GDPR: Brexit still does a lot of work

May 25 marks the entry into force of the European General Data Protection Regulation. On this occasion, Ms. Angela Leachman, Team Leader of Data Protection Advisory Services, TÜV SÜD, took a look at the biggest question mark currently in regards to data protection and the GDPR: the effects of Brexit.

It’s now three years since the General Data Protection Regulation (GDPR) finally came into effect across the European Union on May 25. This date was preceded by a two-year transition period to facilitate companies’ readiness. The European General Data Protection Regulation regulates the handling and storage of personal data within the European Union. Brexit poses new challenges in this context.

Currently there is a transition period for the UK in terms of data protection law until the end of June 2021. This means that the UK will not be seen as an insecure third country under the GDPR during this period. A potential adequacy decision could be issued by the European Union Commission during this transition period. A draft for this has been available since February 2021. With Adequacy made, a legal basis for data transfer to the UK will continue to exist from July 2021. Otherwise, the same conditions apply to the UK from the end of the transition period as is the case for other insecure third countries, For example B. to the United States or China.

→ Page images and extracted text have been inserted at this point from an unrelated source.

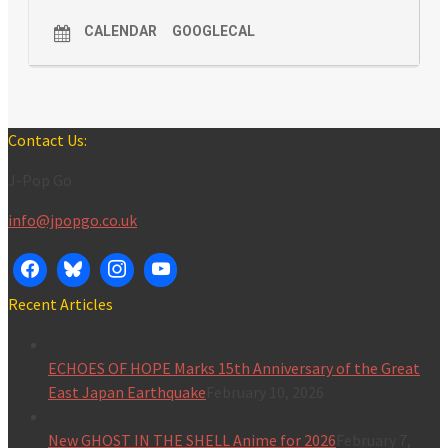
CALENDAR
GOOGLECAL
Contact Us:
J-Pop Go
info@jpopgo.co.uk
Recent Articles
ECHOES OF HOPE Marks 15th Anniversary of the Great
East Japan Earthquake
February 10, 2026
New GHOST IN THE SHELL Anime for 2026
February 7,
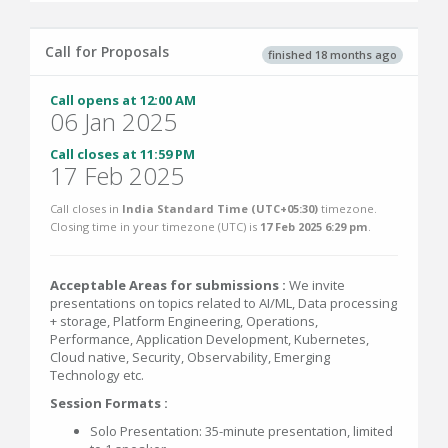
Call for Proposals
finished 18 months ago
Call opens at 12:00 AM
06 Jan 2025
Call closes at 11:59 PM
17 Feb 2025
Call closes in
India Standard Time (UTC+05:30)
timezone.
Closing time in your timezone (
UTC
) is
17 Feb 2025 6:29 pm
.
Acceptable Areas for submissions :
We invite
presentations on topics related to AI/ML, Data processing
+ storage, Platform Engineering, Operations,
Performance, Application Development, Kubernetes,
Cloud native, Security, Observability, Emerging
Technology etc.
Session Formats :
Solo Presentation: 35-minute presentation, limited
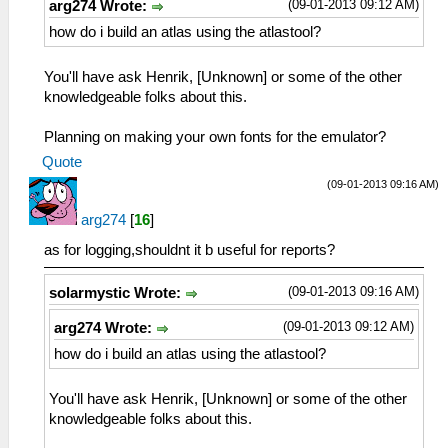
(09-01-2013 09:12 AM)
arg274 Wrote:
how do i build an atlas using the atlastool?
You'll have ask Henrik, [Unknown] or some of the other
knowledgeable folks about this.
Planning on making your own fonts for the emulator?
Quote
(09-01-2013 09:16 AM)
arg274
[
16
]
as for logging,shouldnt it b useful for reports?
(09-01-2013 09:16 AM)
solarmystic Wrote:
(09-01-2013 09:12 AM)
arg274 Wrote:
how do i build an atlas using the atlastool?
You'll have ask Henrik, [Unknown] or some of the other
knowledgeable folks about this.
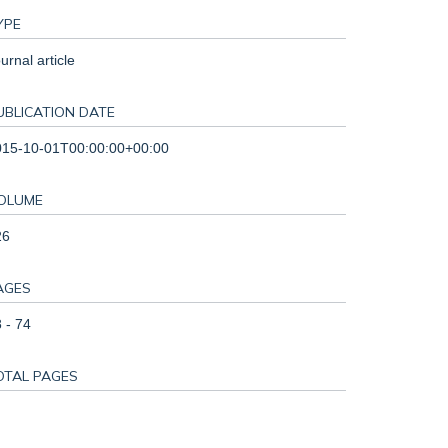
YPE
urnal article
UBLICATION DATE
015-10-01T00:00:00+00:00
OLUME
26
AGES
 - 74
OTAL PAGES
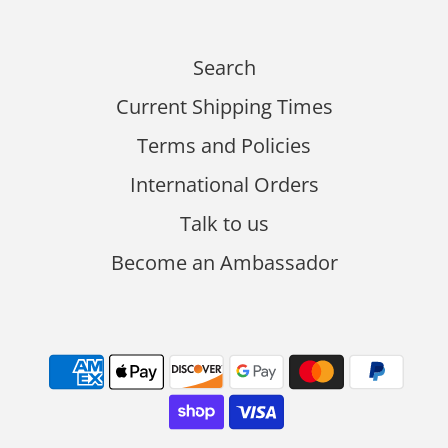
Search
Current Shipping Times
Terms and Policies
International Orders
Talk to us
Become an Ambassador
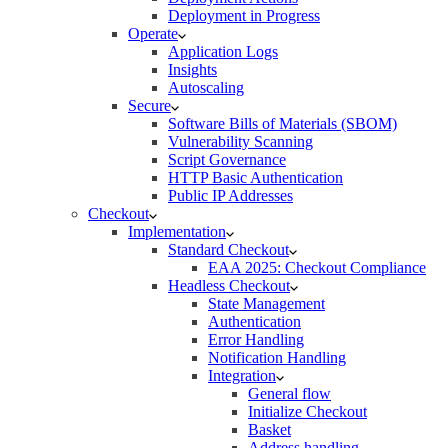
Deployment in Progress
Operate
Application Logs
Insights
Autoscaling
Secure
Software Bills of Materials (SBOM)
Vulnerability Scanning
Script Governance
HTTP Basic Authentication
Public IP Addresses
Checkout
Implementation
Standard Checkout
EAA 2025: Checkout Compliance
Headless Checkout
State Management
Authentication
Error Handling
Notification Handling
Integration
General flow
Initialize Checkout
Basket
Address handling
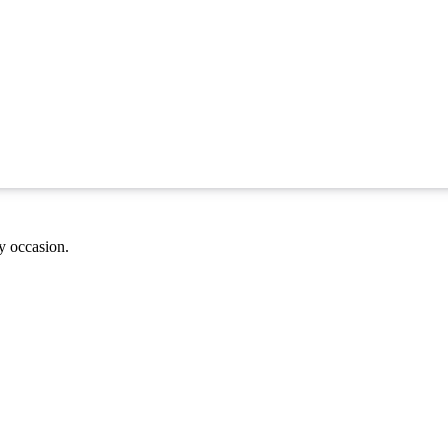
ny occasion.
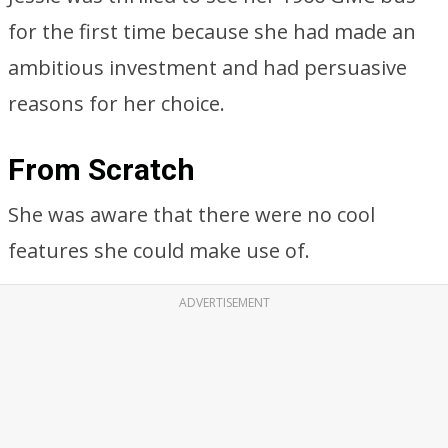
for the first time because she had made an
ambitious investment and had persuasive
reasons for her choice.
From Scratch
She was aware that there were no cool
features she could make use of.
ADVERTISEMENT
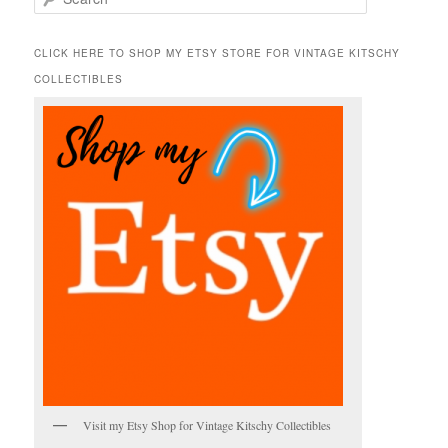
e
a
r
CLICK HERE TO SHOP MY ETSY STORE FOR VINTAGE KITSCHY
c
COLLECTIBLES
h
Visit my Etsy Shop for Vintage Kitschy Collectibles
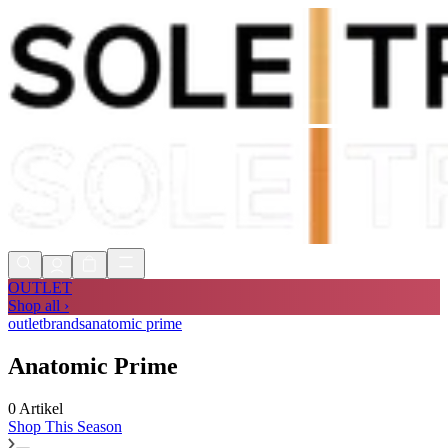
Shop Now, Pay with
Klarna
FREE
Store Collection
90 Days to Return
Shop Now, Pay with
Klarna
OUTLET
Shop all ›
outlet
brands
anatomic prime
Anatomic Prime
0 Artikel
Shop
This Season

That could mean another massive effort for some companies, depending on the flow of data to the UK. The companies will then have to verify all data streams and be able to provide a legal basis for every data transfer that will allow the data transfer to the UK. Possible legal bases here could be, for example, standard data protection clauses, perhaps in relation to additional technical, regulatory or legal measures, or so-called binding company rules, which are legally binding within a group of companies.

The Brexit example shows that data protection is not a complete project, but a process that requires constant attention and specialist knowledge. Companies that cannot rely on their experts can find support from independent data protection experts. These support you in meeting statutory requirements and complying with the law.